Chinese NLP Data Augmentation, BERT Contextual/EDA Augmentation, Customized for PaddleNLP, 百度飞桨框架下的NLP数据增强 (采用Bert或EDA)

Primary LanguagePython

ChineseNLPDataAugmentation4Paddle

Chinese NLP Data Augmentation, BERT Contextual Augmentation, Customized for PaddleNLP

百度飞桨框架下的NLP数据增强 (采用Bert或EDA)

how this work

Bert Part

  1. Randomly insert several [MASK] tokens or replace some original tokens with [MASK] in the original text

    before: 时间往往能打败大多数人
    insert: 时间[MASK]往往能打败大多数人
    replace: 时间往往[MASK]打败大多数人
    

    we adopt the jieba a Chinese word segmentation module to avoid insert [MASK] to one word inside like "时[MASK]间往往能打败大多数人"

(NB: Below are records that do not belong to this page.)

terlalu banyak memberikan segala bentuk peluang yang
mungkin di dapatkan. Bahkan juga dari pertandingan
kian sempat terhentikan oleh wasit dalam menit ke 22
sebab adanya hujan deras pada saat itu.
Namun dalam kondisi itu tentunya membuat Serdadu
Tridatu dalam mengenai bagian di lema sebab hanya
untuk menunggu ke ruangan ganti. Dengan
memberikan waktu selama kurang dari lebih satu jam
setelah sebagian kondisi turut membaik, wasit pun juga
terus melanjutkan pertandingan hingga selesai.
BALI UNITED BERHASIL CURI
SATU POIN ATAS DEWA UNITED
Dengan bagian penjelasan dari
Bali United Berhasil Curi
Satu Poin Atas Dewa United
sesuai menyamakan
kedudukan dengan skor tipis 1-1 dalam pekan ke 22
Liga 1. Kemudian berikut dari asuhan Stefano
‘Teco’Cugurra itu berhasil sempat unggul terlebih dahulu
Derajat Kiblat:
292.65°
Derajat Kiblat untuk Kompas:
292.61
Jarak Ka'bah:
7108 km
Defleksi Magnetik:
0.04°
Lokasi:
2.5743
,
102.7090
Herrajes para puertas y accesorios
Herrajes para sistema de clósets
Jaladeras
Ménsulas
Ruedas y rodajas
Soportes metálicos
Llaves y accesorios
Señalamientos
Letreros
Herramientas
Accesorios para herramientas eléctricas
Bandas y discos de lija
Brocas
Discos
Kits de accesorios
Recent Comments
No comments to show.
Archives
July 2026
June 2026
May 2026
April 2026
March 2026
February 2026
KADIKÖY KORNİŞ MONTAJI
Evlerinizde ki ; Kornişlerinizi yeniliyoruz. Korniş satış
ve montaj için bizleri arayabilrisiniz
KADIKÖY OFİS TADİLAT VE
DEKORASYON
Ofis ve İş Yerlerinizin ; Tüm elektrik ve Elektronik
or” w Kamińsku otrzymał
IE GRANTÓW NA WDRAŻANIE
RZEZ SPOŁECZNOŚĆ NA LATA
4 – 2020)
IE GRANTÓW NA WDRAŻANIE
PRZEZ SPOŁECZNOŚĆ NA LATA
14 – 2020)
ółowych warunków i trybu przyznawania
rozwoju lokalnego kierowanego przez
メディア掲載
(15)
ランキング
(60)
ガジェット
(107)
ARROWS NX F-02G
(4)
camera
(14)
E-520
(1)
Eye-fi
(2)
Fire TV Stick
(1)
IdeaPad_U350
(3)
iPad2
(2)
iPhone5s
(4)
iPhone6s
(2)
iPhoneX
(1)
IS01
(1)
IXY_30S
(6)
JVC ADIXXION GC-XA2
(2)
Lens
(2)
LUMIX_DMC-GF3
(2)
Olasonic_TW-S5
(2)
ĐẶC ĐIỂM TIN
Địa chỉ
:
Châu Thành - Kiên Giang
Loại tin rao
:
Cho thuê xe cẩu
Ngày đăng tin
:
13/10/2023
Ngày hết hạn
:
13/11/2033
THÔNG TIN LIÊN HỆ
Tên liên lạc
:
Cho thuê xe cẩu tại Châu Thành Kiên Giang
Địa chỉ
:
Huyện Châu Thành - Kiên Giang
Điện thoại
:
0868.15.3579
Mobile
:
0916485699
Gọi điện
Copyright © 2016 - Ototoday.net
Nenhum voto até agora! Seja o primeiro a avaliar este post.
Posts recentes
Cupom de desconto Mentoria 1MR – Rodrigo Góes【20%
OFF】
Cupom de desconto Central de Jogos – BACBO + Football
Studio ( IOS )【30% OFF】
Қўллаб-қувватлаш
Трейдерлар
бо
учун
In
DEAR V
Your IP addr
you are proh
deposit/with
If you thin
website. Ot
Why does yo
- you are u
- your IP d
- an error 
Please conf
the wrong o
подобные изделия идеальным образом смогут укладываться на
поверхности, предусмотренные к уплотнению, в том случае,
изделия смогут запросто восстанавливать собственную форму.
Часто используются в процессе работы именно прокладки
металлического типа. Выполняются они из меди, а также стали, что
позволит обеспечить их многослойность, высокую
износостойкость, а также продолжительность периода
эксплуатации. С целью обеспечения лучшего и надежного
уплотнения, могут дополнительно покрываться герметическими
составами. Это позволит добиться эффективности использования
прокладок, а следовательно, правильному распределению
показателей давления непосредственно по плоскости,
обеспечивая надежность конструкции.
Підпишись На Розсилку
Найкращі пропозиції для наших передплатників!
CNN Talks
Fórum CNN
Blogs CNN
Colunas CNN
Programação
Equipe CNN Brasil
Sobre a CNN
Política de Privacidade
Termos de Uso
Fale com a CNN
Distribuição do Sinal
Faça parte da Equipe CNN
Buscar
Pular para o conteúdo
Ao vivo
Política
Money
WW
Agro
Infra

  2. utilize the BertForMaskedLM to predict which token the [MASK] should be

  3. choose the best top k prediction combination as results

EDA Part

TBD

how to use

  1. environment require

    • PaddleNLP
    • PaddlePaddle
    • jieba
    • synonyms // only required in eda part,
  2. python augumentor.py --input /path/to/sentences.txt

    the context in sentences.txt should be like this

    帮我查一下航班信息
    保研没有大多数人想象中的那么难
    时间往往能打败大多数人
    

    one row one sentence

output

input: 帮我查一下航班信息  

output: {'score': [0.15944890677928925, 0.03266862779855728, 0.16812720894813538], 'insert_index': [1, 2, 3], 'token': [6435, 3221, 872], 'token_str': ['请', '是', '你'], 'sequence': '请 是 你 帮 我 查 一 下 航 班 信 息'}

input: 时间往往能打败大多数人 

output: {'score': [0.054044950753450394, 0.925567626953125], 'insert_index': [3, 4], 'token': [1045, 2518], 'token_str': ['光', '往'], 'sequence': '时 光 往 往 能 打 败 大 多 数 人'}